A staff aide recognized Dr. Muller as an usher at the cathedral and recalled an interview with him in a recent issue of People magazine. The boy was shown the article and accompanying picture and he made a positive identification.
Police called the mayor, and he admitted to being at the scene "but he states that the circumstances were different," the affidavit said.
Dr. Muller gained notoriety last year for campaigning to keep smokers from lighting up outside the high-rises and chic shops in the 32-acre village of Friendship Heights on the Maryland-D.C. border.
The village passed an outdoor smoking ban in 1996, but because it is a taxing district of 5,000 residents and not a municipality, all Friendship Heights laws must be approved by the county council.
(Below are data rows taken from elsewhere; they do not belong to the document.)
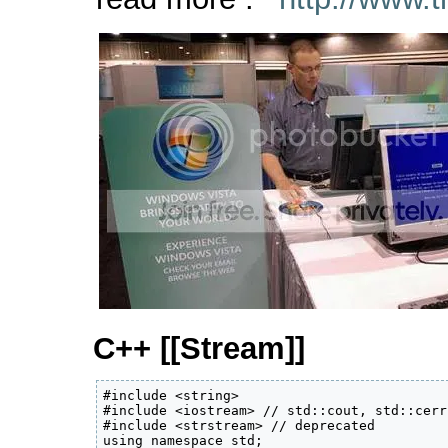
C++ [[Stream]]
#include <string> 

#include <iostream> // std::cout, std::cerr

#include <strstream> // deprecated

using namespace std;
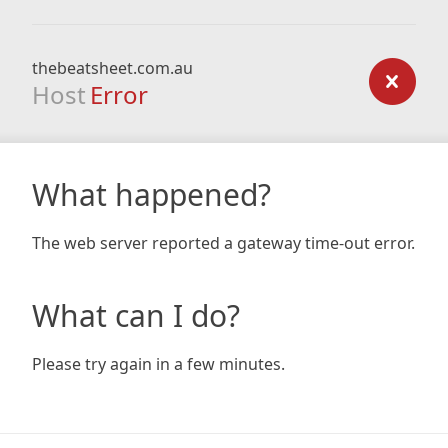
thebeatsheet.com.au
Host
Error
What happened?
The web server reported a gateway time-out error.
What can I do?
Please try again in a few minutes.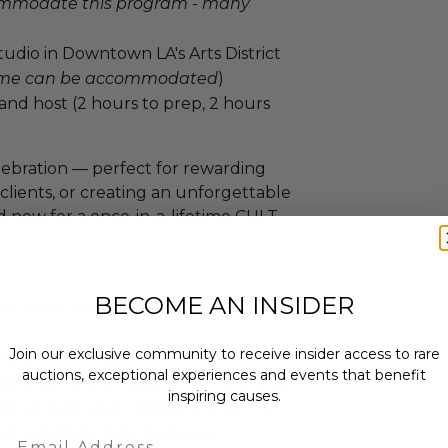
ommodate this program - many
dio in Downtown LA's Arts District
time can be accommodated
)
 and host (2 hours to prep, 2 hours
elebration — perfect for rewarding
clients, or creating an unforgettable
id now for a once-in-a-lifetime CULT
BECOME AN INSIDER
ll occur within the following date
Join our exclusive community to receive insider access to rare
to Dec 31, 2026
auctions, exceptional experiences and events that benefit
ackout dates: Subject to availability
inspiring causes.
ly agreed upon date and time. To
st available date, book your
Email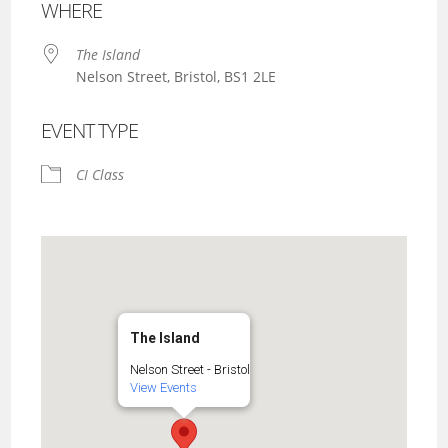
WHERE
The Island
Nelson Street, Bristol, BS1 2LE
EVENT TYPE
CI Class
The Island
Nelson Street - Bristol
View Events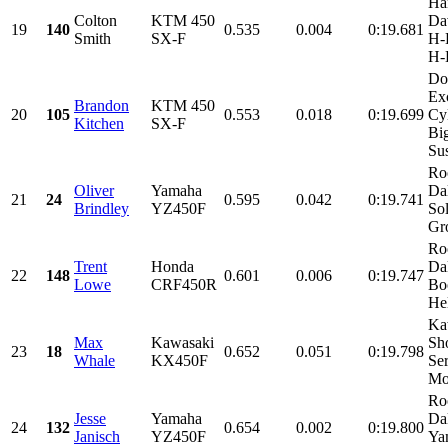
Ha
Colton
KTM 450
Da
19
140
0.535
0.004
0:19.681
Smith
SX-F
H-D
H-
Do
Ex
Brandon
KTM 450
20
105
0.553
0.018
0:19.699
Cy
Kitchen
SX-F
Bi
Sus
Ro
Oliver
Yamaha
Dal
21
24
0.595
0.042
0:19.741
Brindley
YZ450F
Sol
Gro
Ro
Trent
Honda
Da
22
148
0.601
0.006
0:19.747
Lowe
CRF450R
Bo
Hel
Ka
Max
Kawasaki
Sho
23
18
0.652
0.051
0:19.798
Whale
KX450F
Se
Mot
Ro
Jesse
Yamaha
Da
24
132
0.654
0.002
0:19.800
Janisch
YZ450F
Ya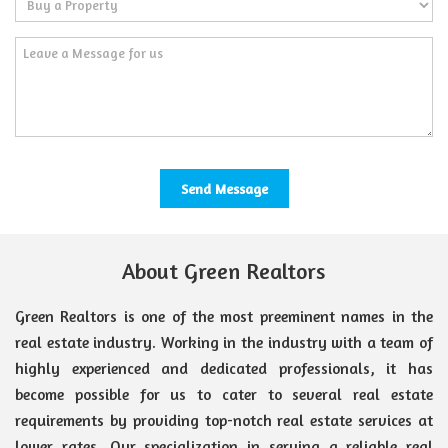
About Green Realtors
Green Realtors is one of the most preeminent names in the
real estate industry. Working in the industry with a team of
highly experienced and dedicated professionals, it has
become possible for us to cater to several real estate
requirements by providing top-notch real estate services at
lower rates. Our specialization in serving a reliable real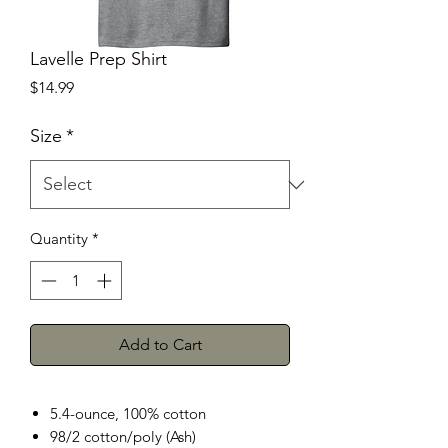
Lavelle Prep Shirt
Price
$14.99
Size
*
Quantity
*
Add to Cart
5.4-ounce, 100% cotton
98/2 cotton/poly (Ash)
Dr. Muller waited to bring the issue before the council because he felt it had a better chance of getting approval in 2000 than in 1996. He testified on behalf of the ban, provided numerous interviews on the dangers of secondhand smoke and lobbied for support in the county.
Finally, on Dec. 12 the Montgomery County Council issued its approval in a 5-4 vote.
The ban states that smoking is prohibited in public parks and sodded areas and on sidewalks, punishable by a warning the first time, and a $100 fine for repeat offenders.
The ban was accompanied by an education campaign and took effect immediately, though no one has yet been fined.
Last week, a judge issued a temporary restraining order in response to a resident's lawsuit. A hearing is scheduled for Feb. 15.
The lawsuit challenges the authority of special taxing districts to enact far-reaching smoking bans. The suit claims the ban is pre-empted by state law and is unconstitutional.